[Dataset entries]
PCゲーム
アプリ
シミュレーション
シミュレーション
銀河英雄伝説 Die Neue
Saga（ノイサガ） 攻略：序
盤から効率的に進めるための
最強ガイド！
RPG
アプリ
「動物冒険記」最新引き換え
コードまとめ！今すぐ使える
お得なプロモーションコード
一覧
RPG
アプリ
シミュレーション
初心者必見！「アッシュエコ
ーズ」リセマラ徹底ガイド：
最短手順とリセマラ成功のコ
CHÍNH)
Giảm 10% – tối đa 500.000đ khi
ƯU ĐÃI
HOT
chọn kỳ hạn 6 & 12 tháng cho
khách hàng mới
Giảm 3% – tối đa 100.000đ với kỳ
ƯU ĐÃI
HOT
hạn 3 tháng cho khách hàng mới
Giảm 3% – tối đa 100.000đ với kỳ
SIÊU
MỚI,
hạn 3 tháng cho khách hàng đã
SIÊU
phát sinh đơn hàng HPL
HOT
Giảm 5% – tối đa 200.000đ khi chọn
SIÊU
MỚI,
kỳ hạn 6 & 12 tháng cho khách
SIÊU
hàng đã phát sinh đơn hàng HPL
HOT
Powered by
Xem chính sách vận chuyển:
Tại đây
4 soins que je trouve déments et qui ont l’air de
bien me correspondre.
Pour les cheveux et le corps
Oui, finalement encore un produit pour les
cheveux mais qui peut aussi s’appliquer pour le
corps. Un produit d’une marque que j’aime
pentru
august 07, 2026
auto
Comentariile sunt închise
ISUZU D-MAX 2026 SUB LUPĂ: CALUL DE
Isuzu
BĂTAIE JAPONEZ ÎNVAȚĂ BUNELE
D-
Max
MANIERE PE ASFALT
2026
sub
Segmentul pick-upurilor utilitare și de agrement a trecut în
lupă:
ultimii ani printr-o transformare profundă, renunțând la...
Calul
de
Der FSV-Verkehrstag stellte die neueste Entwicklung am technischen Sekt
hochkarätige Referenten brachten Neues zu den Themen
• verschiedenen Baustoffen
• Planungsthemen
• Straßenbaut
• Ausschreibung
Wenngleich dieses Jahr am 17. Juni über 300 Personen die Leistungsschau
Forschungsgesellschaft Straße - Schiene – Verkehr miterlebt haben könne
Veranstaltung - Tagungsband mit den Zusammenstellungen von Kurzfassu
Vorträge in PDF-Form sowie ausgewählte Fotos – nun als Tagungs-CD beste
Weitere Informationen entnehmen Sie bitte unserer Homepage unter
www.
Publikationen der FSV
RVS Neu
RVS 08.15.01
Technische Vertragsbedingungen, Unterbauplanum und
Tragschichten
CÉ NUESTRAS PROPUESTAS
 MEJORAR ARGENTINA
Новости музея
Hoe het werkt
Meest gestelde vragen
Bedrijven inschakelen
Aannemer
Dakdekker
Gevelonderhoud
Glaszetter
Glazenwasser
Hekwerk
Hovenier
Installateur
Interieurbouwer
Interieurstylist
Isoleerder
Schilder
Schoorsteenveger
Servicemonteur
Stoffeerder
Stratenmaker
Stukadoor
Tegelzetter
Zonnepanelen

» Task statement
All of the lines above must be returned exactly.

» Answer area
PCゲーム
アプリ
シミュレーション
シミュレーション
銀河英雄伝説 Die Neue
Saga（ノイサガ） 攻略：序
盤から効率的に進めるための
最強ガイド！
RPG
アプリ
「動物冒険記」最新引き換え
コードまとめ！今すぐ使える
お得なプロモーションコード
一覧
RPG
アプリ
シミュレーション
初心者必見！「アッシュエコ
ーズ」リセマラ徹底ガイド：
最短手順とリセマラ成功のコ
CHÍNH)
Giảm 10% – tối đa 500.000đ khi
ƯU ĐÃI
HOT
chọn kỳ hạn 6 & 12 tháng cho
khách hàng mới
Giảm 3% – tối đa 100.000đ với kỳ
ƯU ĐÃI
HOT
hạn 3 tháng cho khách hàng mới
Giảm 3% – tối đa 100.000đ với kỳ
SIÊU
MỚI,
hạn 3 tháng cho khách hàng đã
SIÊU
phát sinh đơn hàng HPL
HOT
Giảm 5% – tối đa 200.000đ khi chọn
SIÊU
MỚI,
kỳ hạn 6 & 12 tháng cho khách
SIÊU
hàng đã phát sinh đơn hàng HPL
HOT
Powered by
Xem chính sách vận chuyển:
Tại đây
4 soins que je trouve déments et qui ont l’air de
bien me correspondre.
Pour les cheveux et le corps
Oui, finalement encore un produit pour les
cheveux mais qui peut aussi s’appliquer pour le
corps. Un produit d’une marque que j’aime
pentru
august 07, 2026
auto
Comentariile sunt închise
ISUZU D-MAX 2026 SUB LUPĂ: CALUL DE
Isuzu
BĂTAIE JAPONEZ ÎNVAȚĂ BUNELE
D-
Max
MANIERE PE ASFALT
2026
sub
Segmentul pick-upurilor utilitare și de agrement a trecut în
lupă:
ultimii ani printr-o transformare profundă, renunțând la...
Calul
de
Der FSV-Verkehrstag stellte die neueste Entwicklung am technischen Sekt
hochkarätige Referenten brachten Neues zu den Themen
• verschiedenen Baustoffen
• Planungsthemen
• Straßenbaut
• Ausschreibung
Wenngleich dieses Jahr am 17. Juni über 300 Personen die Leistungsschau
Forschungsgesellschaft Straße - Schiene – Verkehr miterlebt haben könne
Veranstaltung - Tagungsband mit den Zusammenstellungen von Kurzfassu
Vorträge in PDF-Form sowie ausgewählte Fotos – nun als Tagungs-CD beste
Weitere Informationen entnehmen Sie bitte unserer Homepage unter
www.
Publikationen der FSV
RVS Neu
RVS 08.15.01
Technische Vertragsbedingungen, Unterbauplanum und
Tragschichten
CÉ NUESTRAS PROPUESTAS
 MEJORAR ARGENTINA
Новости музея
Hoe het werkt
Meest gestelde vragen
Bedrijven inschakelen
Aannemer
Dakdekker
Gevelonderhoud
Glaszetter
Glazenwasser
Hekwerk
Hovenier
Installateur
Interieurbouwer
Interieurstylist
Isoleerder
Schilder
Schoorsteenveger
Servicemonteur
Stoffeerder
Stratenmaker
Stukadoor
Tegelzetter
Zonnepanelen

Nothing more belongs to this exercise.